As you can see the data types are int and float so we do not need to convert them into categorical variables

In [None]:
df.describe()

> check for null values in the data

In [None]:
df.isna().sum()

As we see, there are no **null** values and we don't need to drop them out or fill by mean value or something like that, this technique is called handling missing value, but we will not use it now. so we can continue

### **DEATH_EVENT** <a  name="5"></a>
>lets see Deat Event distribution

In [None]:
f, ax  = plt.subplots(1,2,figsize = (18,6))
sns.countplot(df['DEATH_EVENT'],ax=ax[0],palette = 'bright',alpha=0.7)

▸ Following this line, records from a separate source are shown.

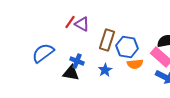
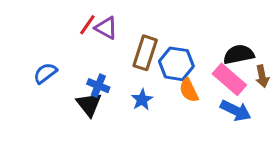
blue semicircle: (43, 53) -> (45, 73), size x0.7
orange semicircle: (135, 64) -> (189, 90), turned 70
black triangle: (71, 73) -> (89, 104), turned 42

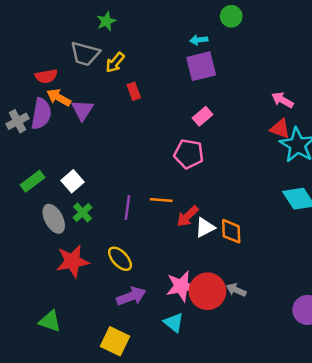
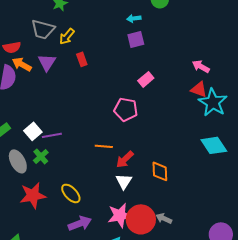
purple square: (201, 66) -> (136, 39), size x0.7
purple triangle: (82, 110) -> (47, 62), moved
pink rectangle: (202, 116) -> (146, 79), moved
purple line: (127, 207) -> (52, 135), moved, turned 72
white triangle: (205, 227) -> (124, 181), moved, turned -30

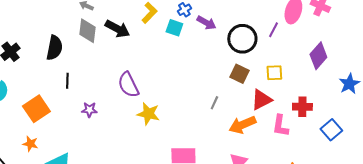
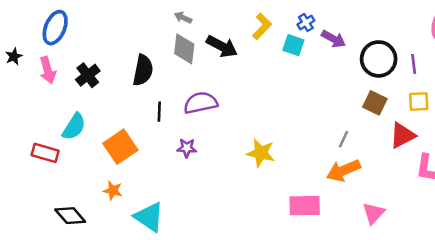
purple line: (273, 30) -> (414, 64), moved, turned -35
purple semicircle: (128, 85) -> (201, 103), moved, turned 104
orange arrow: (242, 125) -> (343, 170), moved

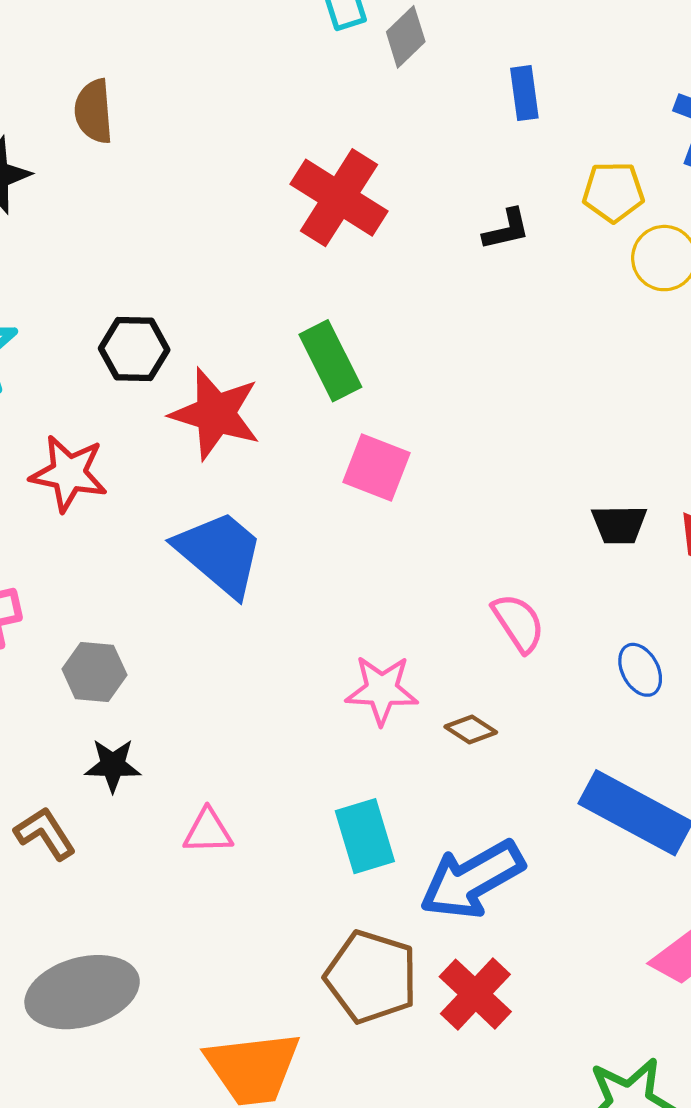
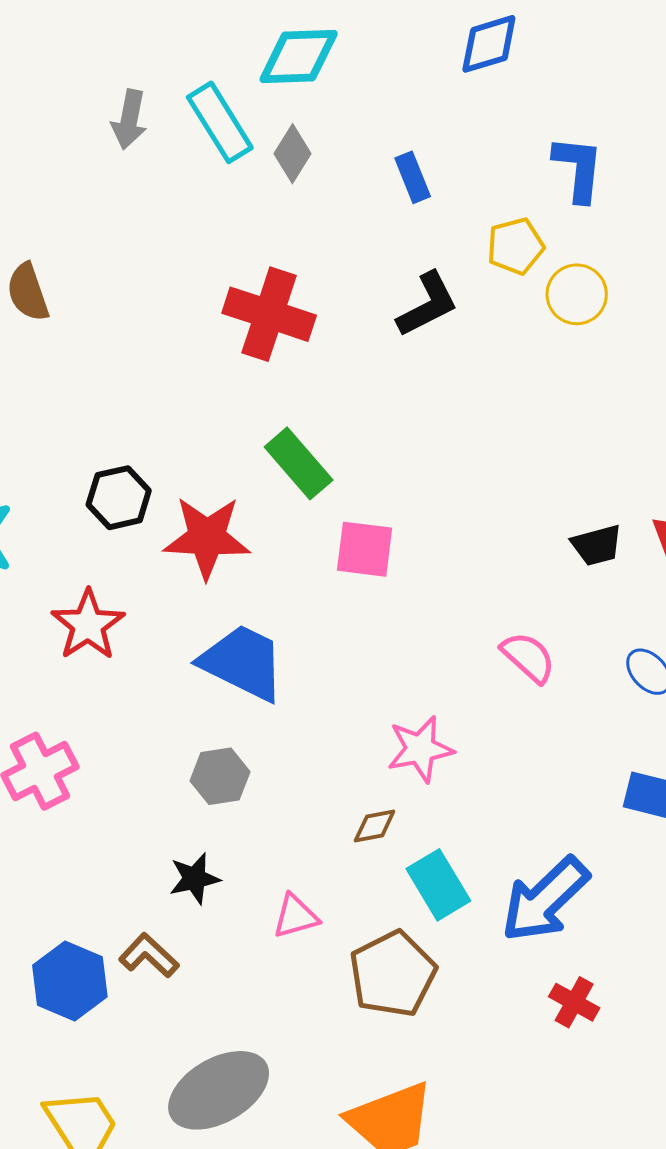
black L-shape: (506, 229) -> (428, 305), size x1.5
red star: (69, 473) -> (88, 625), turned -30
gray hexagon: (94, 672) -> (220, 776), moved
brown diamond: (471, 730) -> (375, 826), moved, turned -30
brown pentagon: (371, 977) -> (393, 974), moved, turned -30
red cross: (475, 994) -> (574, 1002), size x0.7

count = df['DEATH_EVENT'].value_counts(normalize=True)
count.plot.pie(autopct="%.2f%%",explode = [0,0.2],ax=ax[1])
plt.show()

As we see it, the death rate is twice as low, so we will need to treat the imbalance. which we can with two ways:
1. preproccess data
2. come up with appropriate metric

### **Nominal variables** <a  name="6"></a>
> Lets see distribution of **anaemia, diabetes, high_blood_pressure, sex, smoking**

In [None]:
plt.figure(1,figsize=(20,20))
plt.subplot(321)
df['anaemia'].value_counts().plot.pie(title='% distribution of anaemia',explode=[0,.1],autopct="%1.1f")

plt.subplot(322)
df['diabetes'].value_counts().plot.pie(title='% distribution of diabetes',explode=[0,.1],autopct="%1.1f")

plt.subplot(323)
df['high_blood_pressure'].value_counts().plot.pie(title='% distribution of high_blood_pressure',explode=[0,.1],autopct="%1.1f")

plt.subplot(324)
df['sex'].value_counts().plot.pie(title='% distribution of sex',explode=[0,.1],autopct="%1.1f")

plt.subplot(325)
df['smoking'].value_counts().plot.pie(title='% distribution of smoking',explode=[0,.1],autopct="%1.1f")
plt.show()

from these plots we can determine that:<br>
- most of our patients are men<br>
- people who don't smoke<br>
- haven't high_blood_pressure<br>
- haven't diabetes <br>
- haven't anaemia<br>

### **Numerical variables** <a  name="7"></a>
> Lets see distribution of **age, creatinine_phosphokinase, ejection_fraction, platelets, serum_creatinine, serum_sodium, time**<br>
> In these visualizations I will use the plotly library because we have numerical variables and we may need to see the values on the graph

> helper function for plotting

In [None]:
def createPlot(data, col:str, ttext:str, xtext:str, ytext:str) ->None:
    """
    this function creates histogram and boxplot by pyplot library and also count skewness
    
    Arguments:
    data -- pandas dataframe
    col -- column name which we want to plot
    ttext -- string which we want to write on top of the graph
    xtext -- string which we want to write on x axis
    ytext -- string which we want to write on y axis
    
    Returns:
    None
    """
    fig = make_subplots(rows=1, cols=2)
    fig.add_trace(go.Histogram(x=data[col],marker_color='#6a6fff'),row=1,col=1)
    fig.add_trace(go.Box(x=data[col]),row=1,col=2)
    
    fig.update_layout(
        title_text=ttext,
        xaxis_title_text=xtext,
        yaxis_title_text=ytext, 
        bargap=0.05, 
        template = 'plotly_dark',
        width=900, height=600
    )
    fig.add_annotation(dict(font=dict(color='yellow',size=15),
                                        x=0.35,
                                        y=1.1,
                                        showarrow=False,
                                        text="Skewness = "+str(df[col].skew()),
                                        textangle=0,
                                        xanchor='left',
                                        xref="paper",
                                        yref="paper"))
    
    fig.show()

>lets see age distribution

In [None]:
createPlot(df,"age","Age distribution","Age","count")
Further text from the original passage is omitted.